This is a guest post from Pauline of InvestmentZen.com
No matter how you got there, being in debt is not pleasant. And you want to get out as soon as possible. These tips will help accelerate your debt payments, if you stay focused and motivated. They’re simple to apply and can save you time and money while you get out of debt.
Know where you stand
Do you know how much you owe exactly? How many months you have left to pay if you want to get rid of that credit card balance? Having a clear image of your financial situation is the first step to getting out of debt. So get your statements out and list all your debt.
It will look like:
- Credit card A, $1,000, 18%
- Credit card B, $2,500, 12%
- Student loans, $35,000, 7%
- Mortgage, $125,000, 4%
And so on. Don’t forget anything. Personal loans, car loans, even that overdraft on your checking account. Now you know how much you owe, and we can start crushing that debt.
Negotiate your rates
Everything is negotiable when it comes to your creditors. They would much rather drop a few points of interest than see you default on your loan. Refinancing your student loans, getting a 12% rate on that 18% credit card, etc. can save you hundreds, if not thousands of dollars in interest.

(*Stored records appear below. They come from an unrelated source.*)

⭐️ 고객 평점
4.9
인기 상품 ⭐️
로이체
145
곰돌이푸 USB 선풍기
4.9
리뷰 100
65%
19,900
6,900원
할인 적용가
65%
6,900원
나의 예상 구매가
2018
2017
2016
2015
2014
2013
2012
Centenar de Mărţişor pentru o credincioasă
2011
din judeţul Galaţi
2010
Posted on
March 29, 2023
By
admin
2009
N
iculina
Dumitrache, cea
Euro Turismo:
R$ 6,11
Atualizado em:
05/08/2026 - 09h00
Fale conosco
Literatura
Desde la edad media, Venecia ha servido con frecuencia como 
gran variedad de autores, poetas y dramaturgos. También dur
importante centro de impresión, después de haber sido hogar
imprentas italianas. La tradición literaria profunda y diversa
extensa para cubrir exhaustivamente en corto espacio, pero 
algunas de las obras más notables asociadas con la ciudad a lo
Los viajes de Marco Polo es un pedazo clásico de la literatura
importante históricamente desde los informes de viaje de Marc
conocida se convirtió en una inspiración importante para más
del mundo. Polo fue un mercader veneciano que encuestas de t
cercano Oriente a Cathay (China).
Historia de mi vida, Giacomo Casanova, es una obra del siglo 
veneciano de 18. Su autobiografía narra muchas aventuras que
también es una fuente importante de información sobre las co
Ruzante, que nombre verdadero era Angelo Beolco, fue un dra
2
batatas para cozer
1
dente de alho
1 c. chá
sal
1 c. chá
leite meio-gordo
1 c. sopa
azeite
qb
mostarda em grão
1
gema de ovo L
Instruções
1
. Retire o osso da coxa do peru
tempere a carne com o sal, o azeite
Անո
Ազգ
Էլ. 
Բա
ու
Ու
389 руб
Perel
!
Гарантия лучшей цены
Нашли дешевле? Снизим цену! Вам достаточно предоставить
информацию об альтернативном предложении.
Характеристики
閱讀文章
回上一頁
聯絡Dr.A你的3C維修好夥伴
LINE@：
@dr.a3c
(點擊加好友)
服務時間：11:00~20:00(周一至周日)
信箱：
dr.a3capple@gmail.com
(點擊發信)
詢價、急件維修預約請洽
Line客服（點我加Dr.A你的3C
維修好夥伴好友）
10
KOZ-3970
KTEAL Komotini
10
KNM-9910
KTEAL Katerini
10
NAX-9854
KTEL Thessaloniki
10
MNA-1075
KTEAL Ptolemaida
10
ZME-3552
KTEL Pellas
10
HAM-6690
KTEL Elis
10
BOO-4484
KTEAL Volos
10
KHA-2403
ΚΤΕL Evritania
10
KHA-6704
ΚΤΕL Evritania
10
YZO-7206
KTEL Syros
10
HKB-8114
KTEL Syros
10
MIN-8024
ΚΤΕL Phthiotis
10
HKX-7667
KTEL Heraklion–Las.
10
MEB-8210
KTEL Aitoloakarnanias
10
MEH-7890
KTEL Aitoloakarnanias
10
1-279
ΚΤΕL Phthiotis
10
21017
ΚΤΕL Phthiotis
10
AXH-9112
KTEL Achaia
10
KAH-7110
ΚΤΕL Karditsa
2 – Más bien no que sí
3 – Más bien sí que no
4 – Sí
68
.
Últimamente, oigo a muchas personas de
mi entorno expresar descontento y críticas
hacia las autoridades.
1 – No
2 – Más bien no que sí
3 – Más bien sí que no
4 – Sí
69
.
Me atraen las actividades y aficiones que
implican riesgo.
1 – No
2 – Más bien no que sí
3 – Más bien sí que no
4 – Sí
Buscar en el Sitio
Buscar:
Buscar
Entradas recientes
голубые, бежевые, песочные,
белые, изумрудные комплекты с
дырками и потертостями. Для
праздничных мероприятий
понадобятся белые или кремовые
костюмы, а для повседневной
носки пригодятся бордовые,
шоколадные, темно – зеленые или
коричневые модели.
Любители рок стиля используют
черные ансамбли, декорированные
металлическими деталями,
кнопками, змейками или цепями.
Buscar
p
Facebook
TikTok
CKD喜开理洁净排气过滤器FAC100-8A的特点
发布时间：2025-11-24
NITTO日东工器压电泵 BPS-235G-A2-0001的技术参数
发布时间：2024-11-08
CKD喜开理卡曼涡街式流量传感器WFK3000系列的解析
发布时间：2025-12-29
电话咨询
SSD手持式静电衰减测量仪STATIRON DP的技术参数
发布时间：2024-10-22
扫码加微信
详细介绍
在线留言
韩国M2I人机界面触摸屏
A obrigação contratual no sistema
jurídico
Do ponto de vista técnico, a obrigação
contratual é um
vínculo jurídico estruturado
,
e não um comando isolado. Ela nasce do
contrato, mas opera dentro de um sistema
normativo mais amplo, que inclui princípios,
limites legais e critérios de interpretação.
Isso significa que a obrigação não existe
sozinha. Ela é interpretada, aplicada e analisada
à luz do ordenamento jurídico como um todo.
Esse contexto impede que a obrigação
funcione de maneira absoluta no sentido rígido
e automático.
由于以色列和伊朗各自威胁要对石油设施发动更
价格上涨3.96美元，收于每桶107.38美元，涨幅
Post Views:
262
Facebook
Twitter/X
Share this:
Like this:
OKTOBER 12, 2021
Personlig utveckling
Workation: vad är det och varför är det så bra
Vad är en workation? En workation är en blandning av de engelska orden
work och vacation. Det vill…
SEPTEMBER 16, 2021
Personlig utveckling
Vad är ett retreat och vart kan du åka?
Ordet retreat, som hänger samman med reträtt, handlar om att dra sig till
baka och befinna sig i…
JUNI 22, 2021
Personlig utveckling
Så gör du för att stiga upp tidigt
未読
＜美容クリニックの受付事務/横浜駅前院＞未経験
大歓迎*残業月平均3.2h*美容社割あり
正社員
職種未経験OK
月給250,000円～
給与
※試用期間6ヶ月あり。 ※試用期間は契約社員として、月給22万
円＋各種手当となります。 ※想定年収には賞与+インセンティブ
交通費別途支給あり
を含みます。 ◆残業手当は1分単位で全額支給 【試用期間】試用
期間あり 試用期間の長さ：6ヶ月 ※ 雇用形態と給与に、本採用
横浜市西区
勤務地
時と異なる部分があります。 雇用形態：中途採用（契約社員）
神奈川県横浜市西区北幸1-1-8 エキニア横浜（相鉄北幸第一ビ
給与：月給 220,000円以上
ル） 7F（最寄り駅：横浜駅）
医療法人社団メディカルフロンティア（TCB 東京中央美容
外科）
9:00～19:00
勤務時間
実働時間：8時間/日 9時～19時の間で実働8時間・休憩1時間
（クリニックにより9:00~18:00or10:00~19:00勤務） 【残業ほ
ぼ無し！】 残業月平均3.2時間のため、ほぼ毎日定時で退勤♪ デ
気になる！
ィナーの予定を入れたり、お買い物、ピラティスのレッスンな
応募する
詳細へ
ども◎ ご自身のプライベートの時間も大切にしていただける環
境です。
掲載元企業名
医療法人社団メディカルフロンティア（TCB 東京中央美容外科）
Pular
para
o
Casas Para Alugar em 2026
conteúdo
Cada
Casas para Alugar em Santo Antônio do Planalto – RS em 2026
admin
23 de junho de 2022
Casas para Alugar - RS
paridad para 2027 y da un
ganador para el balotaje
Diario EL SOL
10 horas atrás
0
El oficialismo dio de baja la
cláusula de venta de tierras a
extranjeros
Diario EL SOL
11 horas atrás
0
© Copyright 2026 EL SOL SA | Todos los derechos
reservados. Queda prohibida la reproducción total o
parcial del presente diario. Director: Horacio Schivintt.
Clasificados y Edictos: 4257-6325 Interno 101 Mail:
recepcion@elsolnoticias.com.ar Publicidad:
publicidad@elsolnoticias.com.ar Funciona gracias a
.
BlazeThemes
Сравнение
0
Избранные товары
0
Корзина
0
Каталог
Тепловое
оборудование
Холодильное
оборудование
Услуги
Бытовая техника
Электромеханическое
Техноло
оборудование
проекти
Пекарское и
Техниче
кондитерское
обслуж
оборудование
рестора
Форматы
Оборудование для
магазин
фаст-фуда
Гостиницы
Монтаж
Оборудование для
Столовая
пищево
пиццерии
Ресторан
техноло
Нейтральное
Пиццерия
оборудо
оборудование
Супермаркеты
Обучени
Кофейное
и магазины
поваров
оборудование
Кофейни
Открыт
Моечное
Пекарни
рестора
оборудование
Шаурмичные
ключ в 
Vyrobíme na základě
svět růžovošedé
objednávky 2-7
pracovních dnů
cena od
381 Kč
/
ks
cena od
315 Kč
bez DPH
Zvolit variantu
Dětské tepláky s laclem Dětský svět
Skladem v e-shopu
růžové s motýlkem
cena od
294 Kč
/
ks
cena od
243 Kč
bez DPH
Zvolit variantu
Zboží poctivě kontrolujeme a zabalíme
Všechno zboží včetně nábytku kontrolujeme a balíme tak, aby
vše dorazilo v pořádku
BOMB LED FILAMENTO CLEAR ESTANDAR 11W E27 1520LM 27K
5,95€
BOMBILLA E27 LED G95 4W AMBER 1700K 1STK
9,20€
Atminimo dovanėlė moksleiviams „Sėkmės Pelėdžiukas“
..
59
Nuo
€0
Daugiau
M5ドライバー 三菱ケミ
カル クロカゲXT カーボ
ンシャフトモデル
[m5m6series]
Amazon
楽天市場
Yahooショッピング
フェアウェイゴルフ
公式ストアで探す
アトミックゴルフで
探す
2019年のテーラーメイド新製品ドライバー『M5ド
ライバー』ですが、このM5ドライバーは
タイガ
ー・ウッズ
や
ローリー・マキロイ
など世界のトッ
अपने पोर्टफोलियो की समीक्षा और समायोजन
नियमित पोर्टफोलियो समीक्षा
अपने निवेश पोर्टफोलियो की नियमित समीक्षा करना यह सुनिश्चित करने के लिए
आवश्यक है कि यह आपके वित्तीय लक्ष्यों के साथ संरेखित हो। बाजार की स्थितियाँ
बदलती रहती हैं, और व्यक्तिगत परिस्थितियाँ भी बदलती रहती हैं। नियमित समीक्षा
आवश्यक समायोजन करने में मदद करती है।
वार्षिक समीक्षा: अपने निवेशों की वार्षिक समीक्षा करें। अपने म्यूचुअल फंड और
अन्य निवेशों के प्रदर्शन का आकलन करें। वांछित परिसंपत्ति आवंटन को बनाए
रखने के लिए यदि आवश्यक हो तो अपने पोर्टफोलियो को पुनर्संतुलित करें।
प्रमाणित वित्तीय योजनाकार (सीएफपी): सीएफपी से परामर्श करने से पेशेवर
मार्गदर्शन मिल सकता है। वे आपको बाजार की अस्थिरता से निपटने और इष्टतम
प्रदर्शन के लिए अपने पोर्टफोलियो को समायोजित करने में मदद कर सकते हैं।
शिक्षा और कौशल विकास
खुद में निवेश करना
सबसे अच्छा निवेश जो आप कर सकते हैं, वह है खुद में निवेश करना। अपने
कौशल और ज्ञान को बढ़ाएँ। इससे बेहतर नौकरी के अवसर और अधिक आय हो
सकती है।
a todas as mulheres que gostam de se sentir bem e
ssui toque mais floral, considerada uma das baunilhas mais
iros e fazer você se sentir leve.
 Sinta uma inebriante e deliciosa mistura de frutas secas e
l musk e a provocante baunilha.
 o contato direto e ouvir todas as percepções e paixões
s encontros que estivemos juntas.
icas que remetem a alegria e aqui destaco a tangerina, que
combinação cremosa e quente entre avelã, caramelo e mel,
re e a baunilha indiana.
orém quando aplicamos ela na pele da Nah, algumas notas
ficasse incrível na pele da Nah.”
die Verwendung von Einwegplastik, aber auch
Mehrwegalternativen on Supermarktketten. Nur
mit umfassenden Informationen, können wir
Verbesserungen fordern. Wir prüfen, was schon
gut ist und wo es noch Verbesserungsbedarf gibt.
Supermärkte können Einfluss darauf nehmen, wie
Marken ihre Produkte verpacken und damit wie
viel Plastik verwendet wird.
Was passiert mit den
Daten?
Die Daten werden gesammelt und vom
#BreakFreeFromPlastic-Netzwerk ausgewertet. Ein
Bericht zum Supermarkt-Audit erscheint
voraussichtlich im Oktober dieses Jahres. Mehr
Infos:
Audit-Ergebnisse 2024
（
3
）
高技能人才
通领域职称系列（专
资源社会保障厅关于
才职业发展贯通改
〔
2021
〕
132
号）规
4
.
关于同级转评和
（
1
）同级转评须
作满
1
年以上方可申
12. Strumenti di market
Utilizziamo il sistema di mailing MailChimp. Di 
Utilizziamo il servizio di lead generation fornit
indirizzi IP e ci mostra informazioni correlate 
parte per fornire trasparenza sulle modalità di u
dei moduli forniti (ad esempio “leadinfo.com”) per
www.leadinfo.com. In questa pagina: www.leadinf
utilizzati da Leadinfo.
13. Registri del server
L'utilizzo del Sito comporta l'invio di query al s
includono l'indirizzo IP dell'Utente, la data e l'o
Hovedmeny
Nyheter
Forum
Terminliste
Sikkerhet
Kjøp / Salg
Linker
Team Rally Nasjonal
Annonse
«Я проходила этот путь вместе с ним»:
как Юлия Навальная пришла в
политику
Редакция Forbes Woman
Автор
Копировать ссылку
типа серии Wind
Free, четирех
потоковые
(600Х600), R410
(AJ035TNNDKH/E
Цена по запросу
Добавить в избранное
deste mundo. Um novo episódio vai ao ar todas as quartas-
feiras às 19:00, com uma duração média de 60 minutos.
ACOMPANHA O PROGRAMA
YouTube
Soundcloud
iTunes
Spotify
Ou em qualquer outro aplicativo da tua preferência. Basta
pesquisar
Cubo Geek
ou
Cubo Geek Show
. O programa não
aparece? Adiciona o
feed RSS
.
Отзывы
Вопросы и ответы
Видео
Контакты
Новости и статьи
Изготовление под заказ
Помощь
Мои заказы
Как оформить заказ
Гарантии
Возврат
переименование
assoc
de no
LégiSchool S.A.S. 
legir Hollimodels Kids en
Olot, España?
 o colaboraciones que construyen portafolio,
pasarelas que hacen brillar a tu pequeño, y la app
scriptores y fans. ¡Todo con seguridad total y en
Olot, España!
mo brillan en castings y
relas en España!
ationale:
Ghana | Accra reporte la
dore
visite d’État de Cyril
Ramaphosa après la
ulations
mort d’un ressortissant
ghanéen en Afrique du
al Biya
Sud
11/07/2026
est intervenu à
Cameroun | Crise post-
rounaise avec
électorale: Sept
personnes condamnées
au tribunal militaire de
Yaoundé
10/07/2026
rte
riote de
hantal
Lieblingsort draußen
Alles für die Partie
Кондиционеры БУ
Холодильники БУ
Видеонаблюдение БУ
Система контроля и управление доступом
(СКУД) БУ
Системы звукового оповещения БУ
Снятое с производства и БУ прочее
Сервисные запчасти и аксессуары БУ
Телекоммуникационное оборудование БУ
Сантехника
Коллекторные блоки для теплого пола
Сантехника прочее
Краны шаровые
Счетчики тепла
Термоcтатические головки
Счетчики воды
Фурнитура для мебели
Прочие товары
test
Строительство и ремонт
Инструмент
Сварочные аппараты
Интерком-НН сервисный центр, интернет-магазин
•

The higher your balance, the more you will save by negotiating your rates. Have a quick look around to see what other creditors offer. Then call your provider, and tell them it has been hard lately to make the minimum payments on your loans, and you would like to know if they can help. Some might offer a repayment holiday for a month or two, but interest will keep accruing in the meanwhile, so we’re rather after a better rate. If they won’t help, take your business somewhere else.
Get a balance transfer
Getting a 0% balance transfer credit card in this example would save you $180 interest on credit card A, and $300 on credit card B. If your credit is good enough, you can apply for a 0% credit card online, in just a few clicks. That is a great hourly rate for your efforts. Careful though, not paying interest on the card doesn’t mean you should only make minimum payments. 0% balance transfers typically revert to double digit interest rates once the 0% deal is over. Say you have 12 months to repay your $3,500 balance from credit card A and B, you will have to come up with $300 every month to get rid of the balance. If that is too much of a stretch, make a note on your calendar to do another balance transfer 11 months from now before that one expires.
Refinance your mortgage
Refinancing your mortgage is about as easy as the couple of steps above. You can even do it online if you are staying with the same bank. Because the life of your loan is so long, you can save thousands of dollars by refinancing to a lower rate. Even better, if you keep making the same payments every month, you will cut months or maybe even years off your mortgage term. Always look for a mortgage that allows overpayments without penalties.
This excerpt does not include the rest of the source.